I understand that a certain percentage of people are rightfully wary of disclosing their personal information to strangers. However, while I was selling cellular telephones and services, a disturbing number of people refused to tell me who their cell phone carriers were, even though it was written on their phones where I could plainly see it. None of the other sales people with whom I worked encountered that lunacy. For whatever reason, that particular brand of distrust was reserved just for me.
Recently, I was temporarily “permanently” banned from UpWork.com, a freelance writing website, because they assumed I was trying to cheat them out of their cut of my earnings when I tried to help an immigrant client with a tenuous grasp of English navigate their system.
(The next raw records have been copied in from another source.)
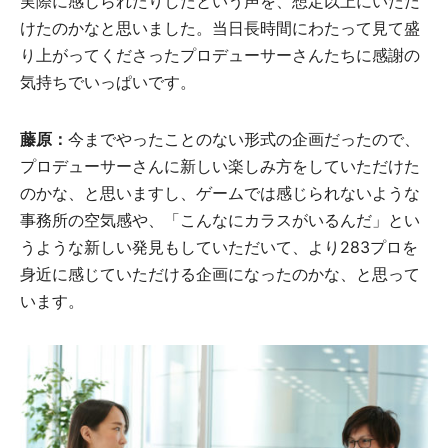
実際に感じられたりしたという声を、想定以上にいただ
けたのかなと思いました。当日長時間にわたって見て盛
り上がってくださったプロデューサーさんたちに感謝の
気持ちでいっぱいです。
藤原：
今までやったことのない形式の企画だったので、
プロデューサーさんに新しい楽しみ方をしていただけた
のかな、と思いますし、ゲームでは感じられないような
事務所の空気感や、「こんなにカラスがいるんだ」とい
うような新しい発見もしていただいて、より283プロを
身近に感じていただける企画になったのかな、と思って
います。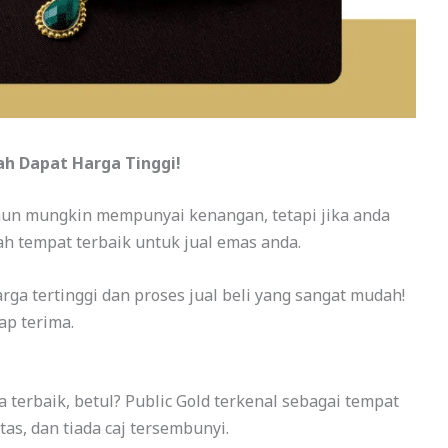
ah Dapat Harga Tinggi!
un mungkin mempunyai kenangan, tetapi jika anda
lah tempat terbaik untuk jual emas anda.
a tertinggi dan proses jual beli yang sangat mudah!
ap terima.
a terbaik, betul? Public Gold terkenal sebagai tempat
as, dan tiada caj tersembunyi.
I was reinstated after an executive committee finally listened to my case.
Even my own Facebook friends suspect me of lying to them about politics and my experiences with the government, assuming that I’m secretly harboring some extreme liberal/conservative agenda, depending on which viewpoint clashes with theirs. (The truth is that I’m generally pretty moderate, and that freaks people out.)
So here’s a shout out to all my fellow RCF (Resting Con Face) sufferers out there. Hang in there, you sketchy seeming lot; maybe when we get old, there will be some inherent trust that comes with aging. Until then, document everything, carry around evidence, and keep your GPS turned on at all times, because no one is going to take your word for anything.